Commercial Vehicle Drivers Must Use Certified Medical Examiners
To lawfully operate commercial vehicles in the United States, interstate commercial vehicle drivers and carriers must adhere to the guidelines set forth by the Federal Motor Carrier Safety Administration (FMCSA). One of these guidelines requires all drivers to receive a physical exam every 24 months, which includes divulging their medical history on the Medical Examination Report of Commercial Driver Fitness Determination form. Certain conditions disqualify individuals from driving, including hearing loss, vision loss, epilepsy, and insulin-dependent diabetes.
Previously, semi-truck drivers could obtain a medical certificate from the physician or health care provider of their choice. Beginning May 21, 2014, however, the FMCSA now requires commercial drivers to see providers who are Certified Medical Examiners listed on the FMCSA’s National Registry of approved health care professionals. Physical exams conducted by non-approved providers no longer satisfy the medical exam requirement.

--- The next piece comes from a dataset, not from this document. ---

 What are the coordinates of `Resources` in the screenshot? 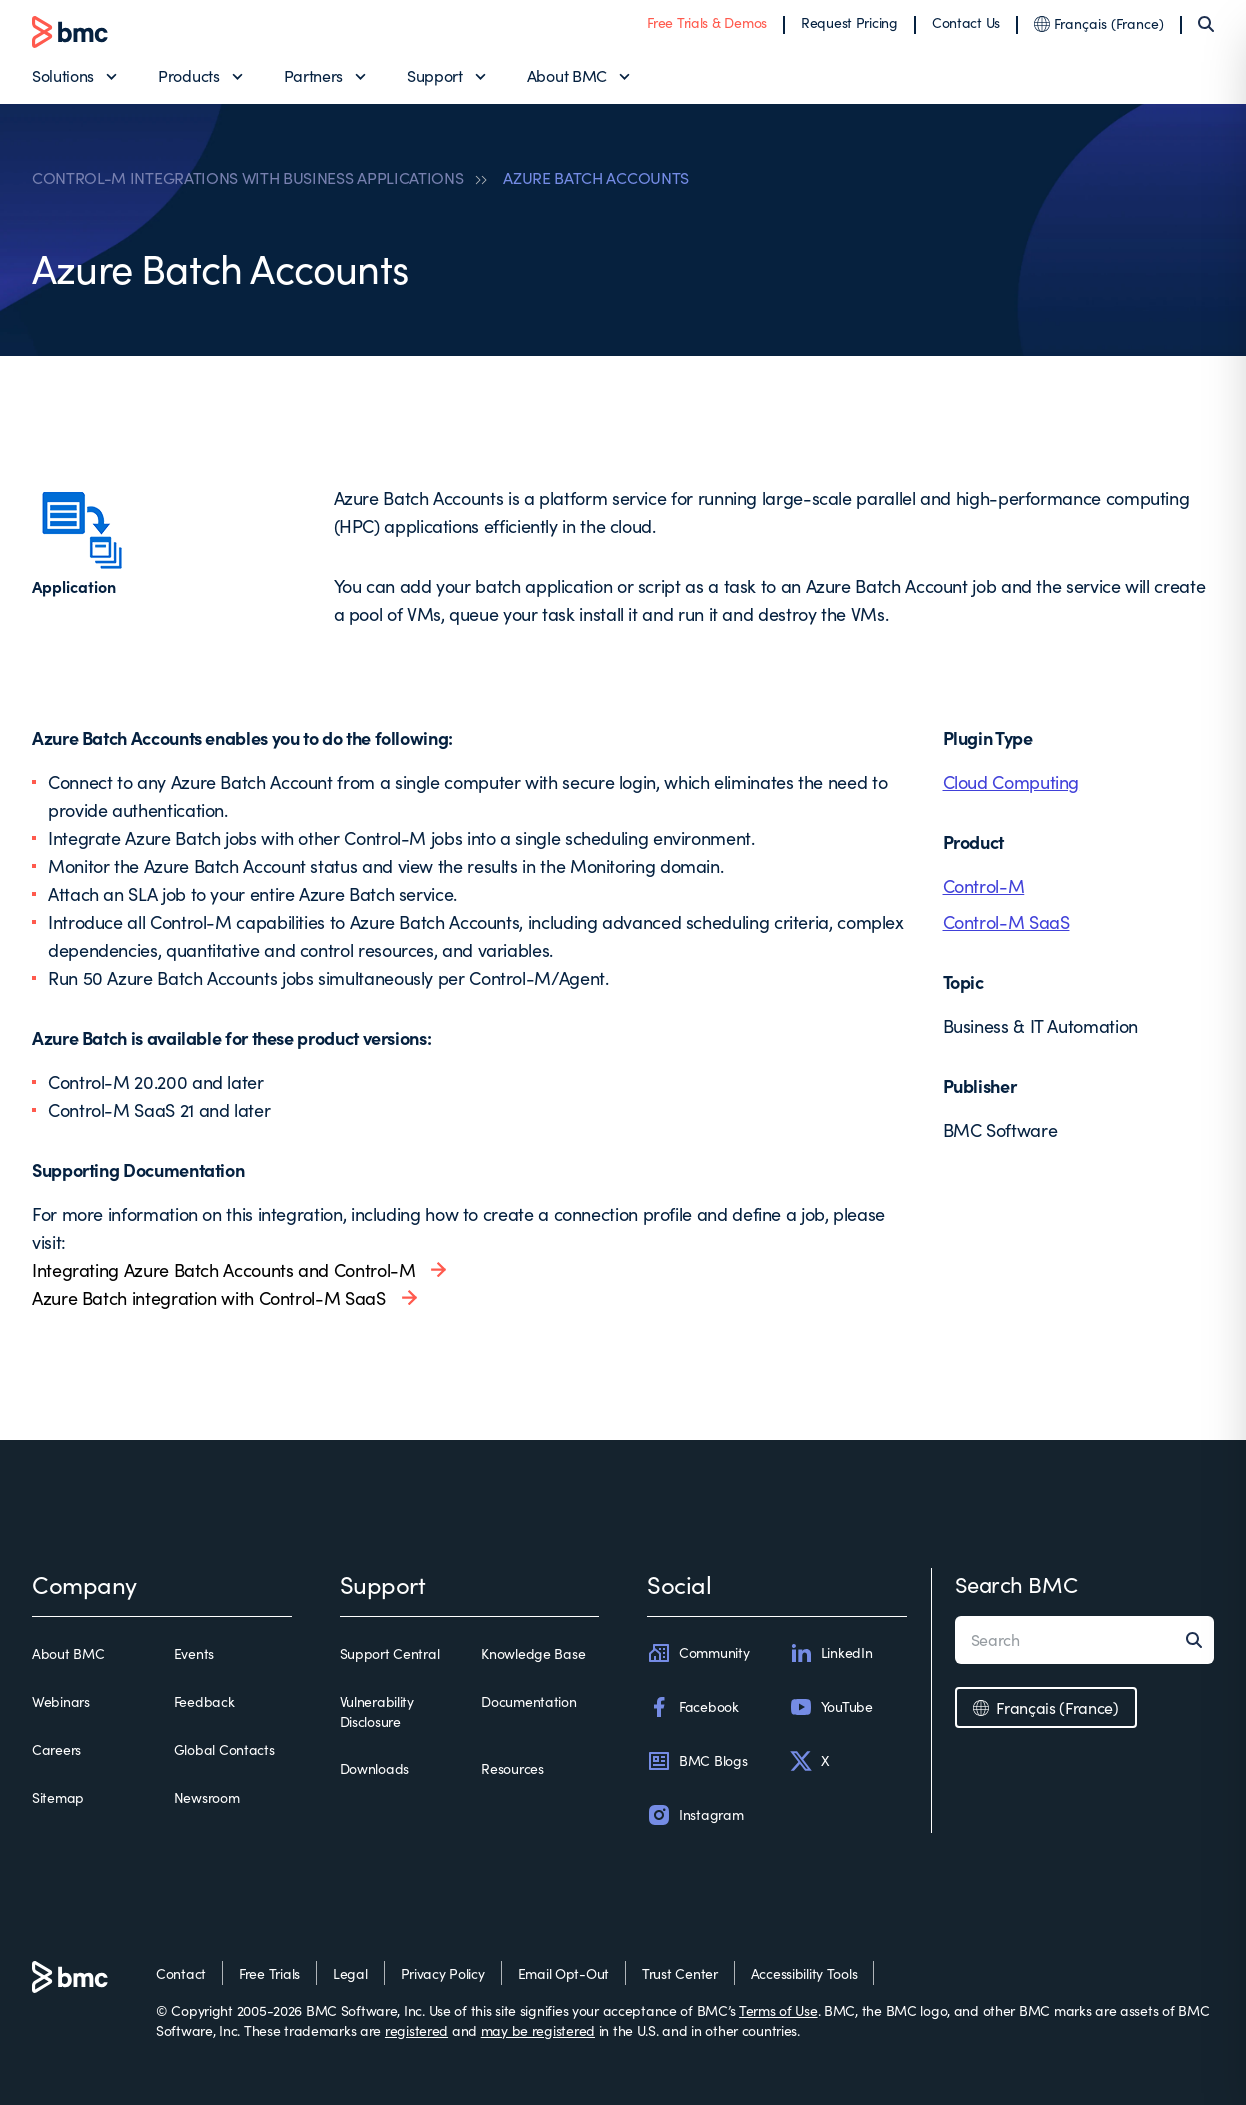 It's located at (512, 1768).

Before the new regulation was put in place, commercial truck drivers could obtain a biannual medical exam from health care providers with uncertain qualifications. With 2 million tractor trailers operating on U.S. interstates, the new regulation is designed to ensure that the public is protected. Because truck accidents can be so devastating, it’s important to strengthen the regulations that govern the trucking industry.